Improved Direct + Winograd NCHWc CPU implementation, with ResNet-50 results

compute_inline sometimes will trigger a bug in measurement due to wrong initialization.

It is fixed by https://github.com/dmlc/tvm/pull/1956. Please check it out.

For large data size, one of the possible strategy is to do per segment spatial pack, i.e. you try to spatially partition your input data, and within each small block, run a spatial pack then conv2d(this will likely keep spatial pack data on cache) between packing and execution

What is the base frequency of your processor? We measured single-thread performance on Amazon EC2 C5 (Intel Skylake running at 3.0GHz), TVM with necessary layout transformation gets 65.09 ms, while the latest MXNet with MKL-DNN gets 50.87 ms.

1 Like

@ajtulloch To eliminate layout_transform op, did you keep all tile_ic and tile_oc consistent, just like current _fall_back_schedule? If that’s the case, graph tuner might further improve e2e performance by smartly balancing tradeoffs between layout transform and fast kernels.

Also did you use mxnet master branch to do MKL_DNN testing? Recently intel team introduces fusion into mxnet-mkldnn and gets performance boost.

1 Like

65.09 ms on Amazon EC2 C5 is achieved with graph tuner. With current _fall_back_schedule, the time is around 90 ms.

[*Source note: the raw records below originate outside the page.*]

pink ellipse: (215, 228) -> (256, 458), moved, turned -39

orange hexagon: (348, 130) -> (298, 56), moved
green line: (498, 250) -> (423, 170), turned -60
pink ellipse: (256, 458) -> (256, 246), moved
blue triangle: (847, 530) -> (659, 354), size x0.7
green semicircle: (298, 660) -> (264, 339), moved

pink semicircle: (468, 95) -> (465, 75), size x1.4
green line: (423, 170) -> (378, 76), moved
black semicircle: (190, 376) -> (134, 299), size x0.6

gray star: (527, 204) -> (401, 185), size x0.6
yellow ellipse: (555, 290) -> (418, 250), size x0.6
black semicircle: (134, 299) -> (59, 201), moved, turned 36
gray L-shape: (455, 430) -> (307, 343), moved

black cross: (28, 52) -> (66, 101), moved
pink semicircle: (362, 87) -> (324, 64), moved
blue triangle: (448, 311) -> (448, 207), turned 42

Could you explain more? what is the meaning of per segment? It seems that very similar NCHWc. But I haven’t understood spatially partition the input data

In before, you spatial pack everything before you run conv2d. This causes problem if input is very large, and the intermediate data do not fit into cache. What you can do is to divide your input by height and width into smaller region, and run spatial pack on each of the region sequentially

@masahi The generate schedules were surprising, in all cases V was fully materialized which was a bit weird, I suspect that could be improved by maybe a better loop ordering (which I didn’t really tune here). Another thing to try was the minimal methods (e.g. https://github.com/ajtulloch/tvm/blob/4cebfb323b72dfc7d0f4d5573ea28d87dd99ad24/tensorize/simple_winograd.py#L269-L345) which might allow something like F(6x6, 3x3) to be faster in this impl (4x4 seems to be almost always faster here), but the massive amount of unrolling required is pretty annoying - perhaps an explicit Mul + Transpose + Mul would be better and only need alpha^2 unrolling instead of alpha^4 unrolling.

Thanks @merrymercy, I’ll check that out. I didn’t notice any surprises going from AutoTVM to e2e, but I’ll rebase, perhaps I might see faster convergence or similar.

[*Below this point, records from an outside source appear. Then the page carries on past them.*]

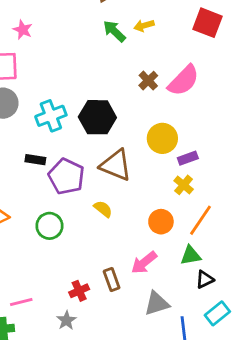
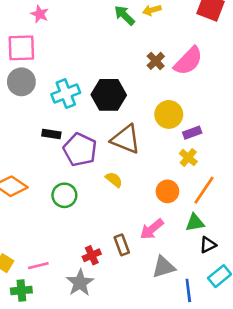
gray star: (66, 320) -> (80, 283), size x1.5

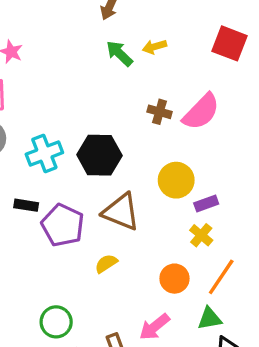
brown cross: (156, 61) -> (159, 112), turned -30
yellow semicircle: (114, 180) -> (106, 264), turned -72
green circle: (64, 195) -> (56, 322), moved

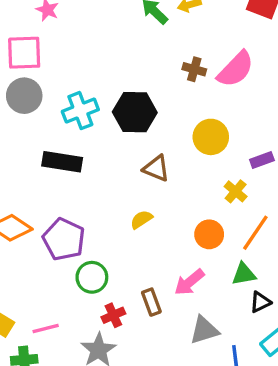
purple rectangle: (206, 204) -> (262, 160), moved
black rectangle: (26, 205) -> (62, 162), size x1.6
brown triangle: (121, 212) -> (156, 168), size x0.7
purple pentagon: (63, 225) -> (64, 239), moved

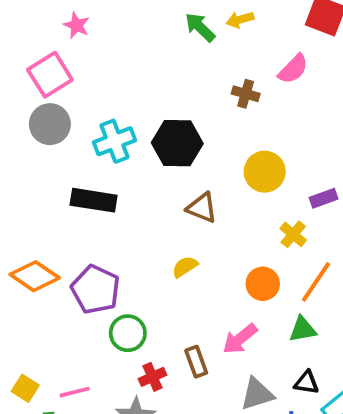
pink square: (24, 53) -> (50, 75), turned -30
pink semicircle: (236, 69) -> (293, 69), moved, size x0.7
black triangle: (260, 302) -> (306, 383), moved, turned 35

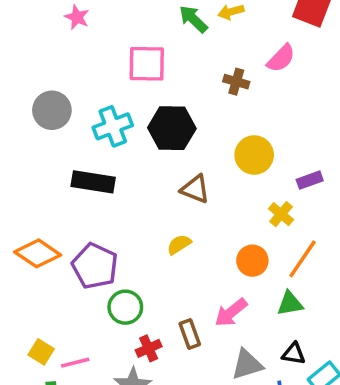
pink square: (50, 75) -> (147, 64), moved, turned 33
yellow square: (25, 388) -> (41, 352), moved

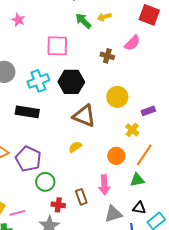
brown triangle: (195, 189) -> (84, 116), size x1.4
pink arrow: (231, 313) -> (104, 185), turned -54
red cross: (149, 348) -> (58, 205), turned 32

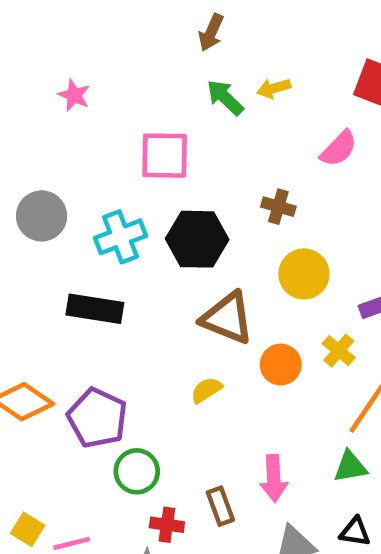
brown cross: (107, 56) -> (278, 207), moved
orange circle: (116, 156) -> (281, 365), moved

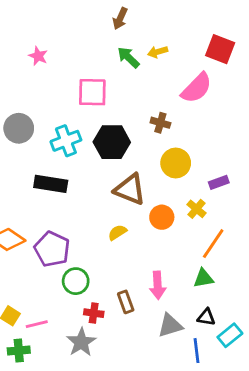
pink semicircle: (339, 149) -> (197, 88), size x1.4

I noticed some interesting design questions during this work, around cases where modifying autotvm knobs can change the cache footprint of the algorithm. For example, tuning the compute_at location, or precomputing winograd transforms.

If during AutoTVM tuning, we allow a program to fully occupy the cache, and don’t flush cache between iterations, we can (naturally) seek solutions that fully occupy the cache. This has problems then in e2e testing, since arrays that we assume exist in cache (ie. weights) are evicted during e2e runs, which leads to lower performance (one case is e.g. F(6x6, 3x3) winograd, where our weight footprint increases by a factor of (8 / 3)^2.

I can think of a few candidate approaches to work around this, such as:

  1. During AutoTVM profiling, evict everything from cache between iterations, to get a pessimistic lower bound
  2. During AutoTVM profiling, evict just the activations from cache between iterations, to get a perhaps less pessimistic bound
  3. Enable Intel CAT or similar to restrict the amount of cache available during AutoTVM profiling.
  4. Examine the schedule to explicitly compute the amount of cache traffic generated (I believe with some assumptions you can do this analytically), and use this as part of an overall cost metric.
  5. Perhaps with the graph tuning stuff, use a full e2e evaluation process to select between a restricted subset of algorithms (with different cache effects), to avoid being too greedy too early at the local stage?

Curious what you folks think, or if you’ve run into similar problems before?

@yidawang this is a 2GHz base clock GCE Skylake, synthetic GEMM benchmarks (e.g. https://github.com/Mysticial/Flops) hit about 118GFLOP/s. This was using the mxnet-mkl=1.3.0 package from PyPI. I’ll re-run with the master MXNet version.

@kevinthesun this was with mxnet-mkl=1.3.0 from PyPI, so I haven’t rebuilt from master. Good idea to try, thanks. WRT layout_transform, I did indeed fix tile_ic/tile_oc at the native vector width. graph tuner would definitely help, that’s on our list to try, thanks for that work. I think there’s also an interesting opportunity (as I mentioned above in my reply to @merrymercy) to leverage graph tuner to select between different algorithm instantiations with different cache behaviour, to better model the e2e occupancy of weights, etc (for example, while we hit ~200GFLOP/s for the Winograd kernel on e.g. a 512 -> 512 3x3 conv vs ~105GFLOP/s for the direct kernel, it turns out to be faster to use the direct kernel e2e because of the much larger cost of loading the pre-transformed Winograd weights).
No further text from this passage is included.